If Guinea succeeds in winning more concessions from its investors without scaring them away, it could set a strong example for other nations across the region. Just how much to coddle investors has long been a matter of debate in West Africa, where politicians are often as desperate to attract foreign investment as they are to pull their citizens out of poverty.
At a Dakar mining conference last year, Senegalese President Abdoulaye Wade said that Africa's mineral-rich nations must learn to stand up for themselves. "I never said enrichissez-vous (enrich yourselves)," he told the gathered crowd of mining executives. "I said enrichissons-nous (let's enrich one another)."
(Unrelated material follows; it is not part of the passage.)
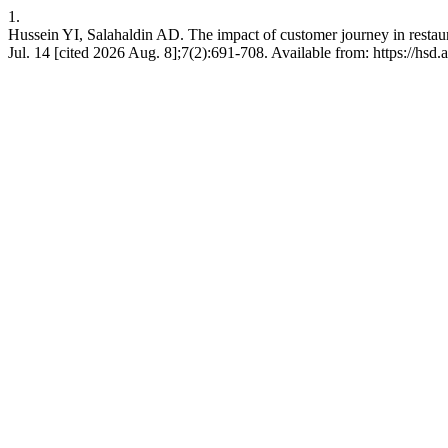
1.
Hussein YI, Salahaldin AD. The impact of customer journey in restaur
Jul. 14 [cited 2026 Aug. 8];7(2):691-708. Available from: https://hsd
It's unclear whether Condé can afford to be forceful with investors. At some point, Condé risks driving their dollars to other resource-endowed West African countries, many of which offer generous tax incentives and royalty arrangements to foreign investors.
Patrick Heller, a legal adviser for the nongovernmental organization Revenue Watch, says there's room to demand more of mining companies. "The resources that are at stake here are so large, so attractive that I think Guinea does have some leverage in its relationship with investors."
Revenue Watch is working with Soros's group to advise Guinea on its new mining code. Mr. Heller stressed the importance of striking a balance between luring big investment dollars and ensuring that all Guineans benefit from the projects. "Guinea needs to come up with a package that meets both of those needs," he says. "That's not easy to do."
The government is involving mining companies in the review process, Heller says, by circulating drafts of the new code and soliciting comment. So far, industry seems cautious. None of the mining companies that the Monitor contacted for this story were even willing to comment on the reforms that are under discussion.